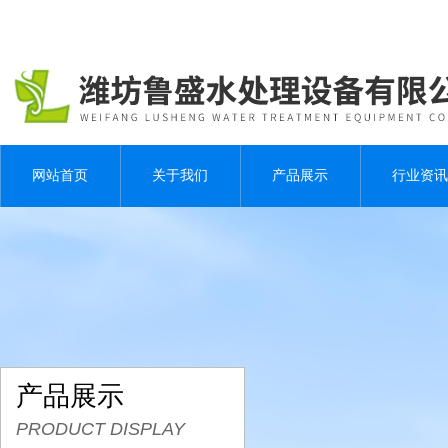
网站首页
关于我们
产品展示
行业资讯
产品展示
PRODUCT DISPLAY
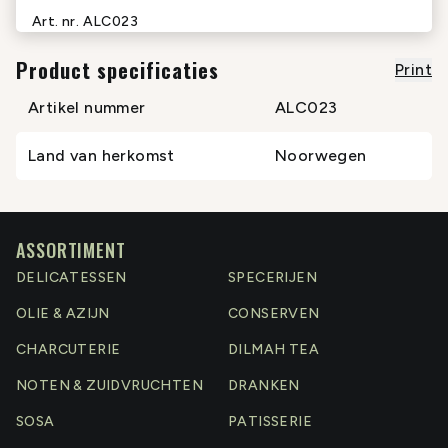
Art. nr.
ALC023
Product specificaties
Print
Artikel nummer
ALC023
Land van herkomst
Noorwegen
ASSORTIMENT
DELICATESSEN
SPECERIJEN
OLIE & AZIJN
CONSERVEN
CHARCUTERIE
DILMAH TEA
NOTEN & ZUIDVRUCHTEN
DRANKEN
SOSA
PATISSERIE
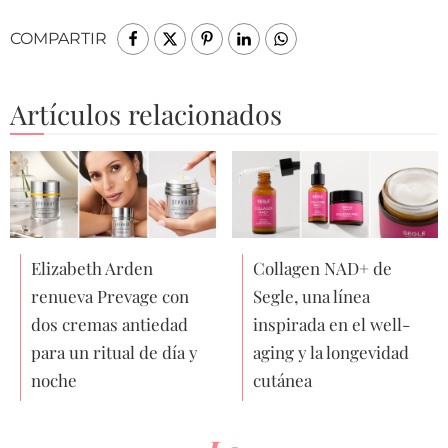
COMPARTIR
Artículos relacionados
Elizabeth Arden
Collagen NAD+ de
renueva Prevage con
Segle, una línea
dos cremas antiedad
inspirada en el well-
para un ritual de día y
aging y la longevidad
noche
cutánea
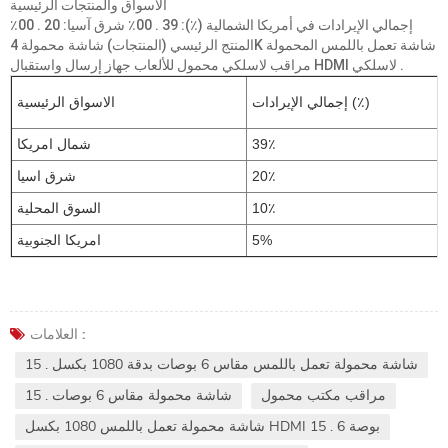
الأسواق والمنتجات الرئيسية
إجمالي الإيرادات في أمريكا الشمالية (٪): 39 . 00٪ شرق آسيا: 20 . 00٪
المنتج الرئيسي (المنتجات) شاشة محمولة 4K شاشة تعمل باللمس المحمولة
مراقب لاسلكي محمول للألعاب جهاز إرسال واستقبال HDMI لاسلكي .
إجمالي الإيرادات (٪)
الاسواق الرئيسية
39٪
شمال امريكا
20٪
شرق اسيا
10٪
السوق المحلية
5%
امريكا الجنوبية
العلامات :
15 . شاشة محمولة تعمل باللمس مقاس 6 بوصات بدقة 1080 بكسل
مراقب مكتب محمول
15 . شاشة محمولة مقاس 6 بوصات
شاشة محمولة تعمل باللمس 1080 بكسل HDMI 15 . 6 بوصة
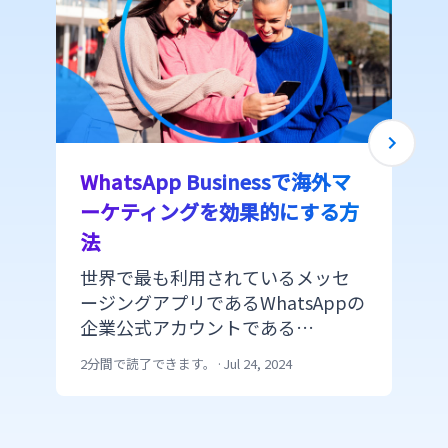
WhatsApp Businessで海外マ
ーケティングを効果的にする方
法
世界で最も利用されているメッセ
ージングアプリであるWhatsAppの
企業公式アカウントである
WhatsApp Businessをマーケティ
2分間で読了できます。
·
Jul 24, 2024
ングで活用する際に顧客とのコミ
ュニケーションを強化し、マーケ
ティング効果を上げる機能をご紹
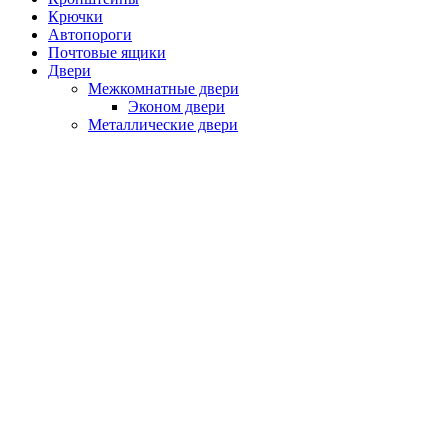
Крючки
Автопороги
Почтовые ящики
Двери
Межкомнатные двери
Эконом двери
Металлические двери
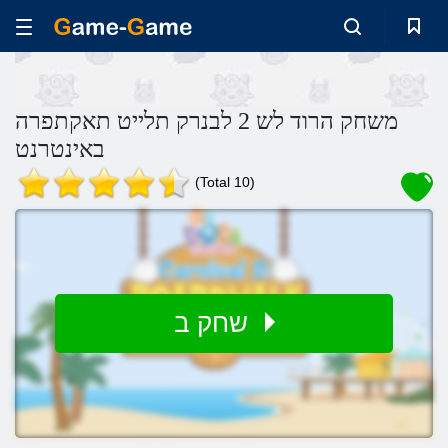
משחק הרוד לש 2 לבנרק תלייט תאקתפרה
באינטרנט
(Total 10)
שחק ב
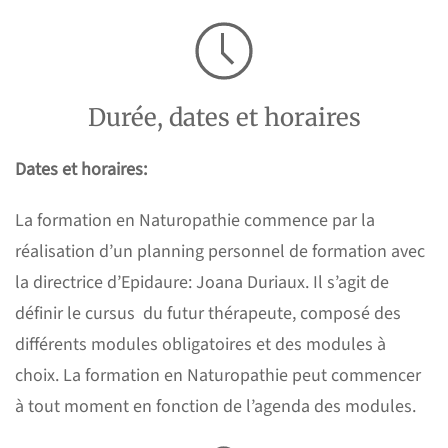
Durée, dates et horaires
Dates et horaires:
La formation en Naturopathie commence par la
réalisation d’un planning personnel de formation avec
la directrice d’Epidaure: Joana Duriaux. Il s’agit de
définir le cursus du futur thérapeute, composé des
différents modules obligatoires et des modules à
choix. La formation en Naturopathie peut commencer
à tout moment en fonction de l’agenda des modules.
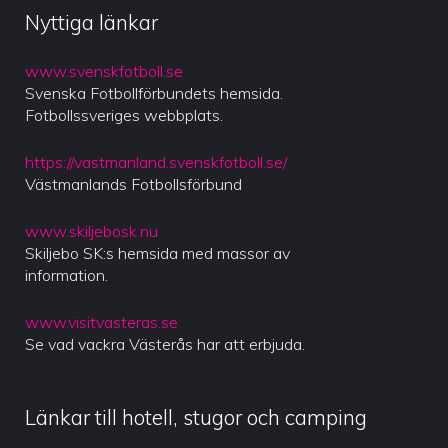
Nyttiga länkar
www.svenskfotboll.se
Svenska Fotbollförbundets hemsida.
Fotbollssveriges webbplats.
https://vastmanland.svenskfotboll.se/
Västmanlands Fotbollsförbund
www.skiljebosk.nu
Skiljebo SK:s hemsida med massor av
information.
www.visitvasteras.se
Se vad vackra Västerås har att erbjuda.
Länkar till hotell, stugor och camping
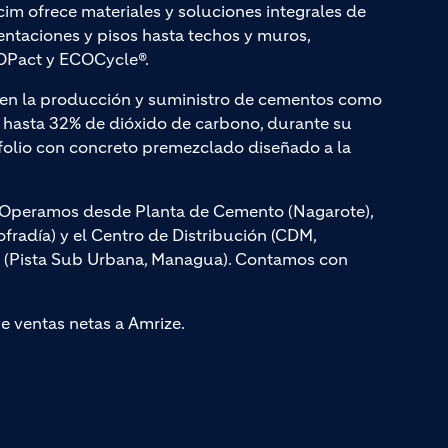
cim ofrece materiales y soluciones integrales de
entaciones y pisos hasta techos y muros,
Pact y ECOCycle®.
a en la producción y suministro de cementos como
hasta 32% de dióxido de carbono, durante su
olio con concreto premezclado diseñado a la
s. Operamos desde Planta de Cemento (Nagarote),
radía) y el Centro de Distribución (CDM,
, (Pista Sub Urbana, Managua). Contamos con
ye ventas netas a Amrize.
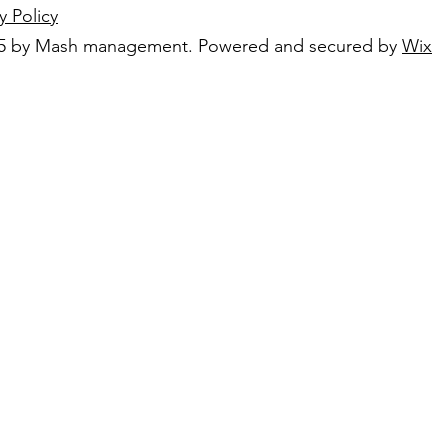
y Policy
5 by Mash management. Powered and secured by
Wix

WHAT YOU HAVE TO DO
Report every line from the material above that mentions the word "إجمالي".

YOUR SOLUTION
إجمالي الإيرادات في أمريكا الشمالية (٪): 39 . 00٪ شرق آسيا: 20 . 00٪
إجمالي الإيرادات (٪)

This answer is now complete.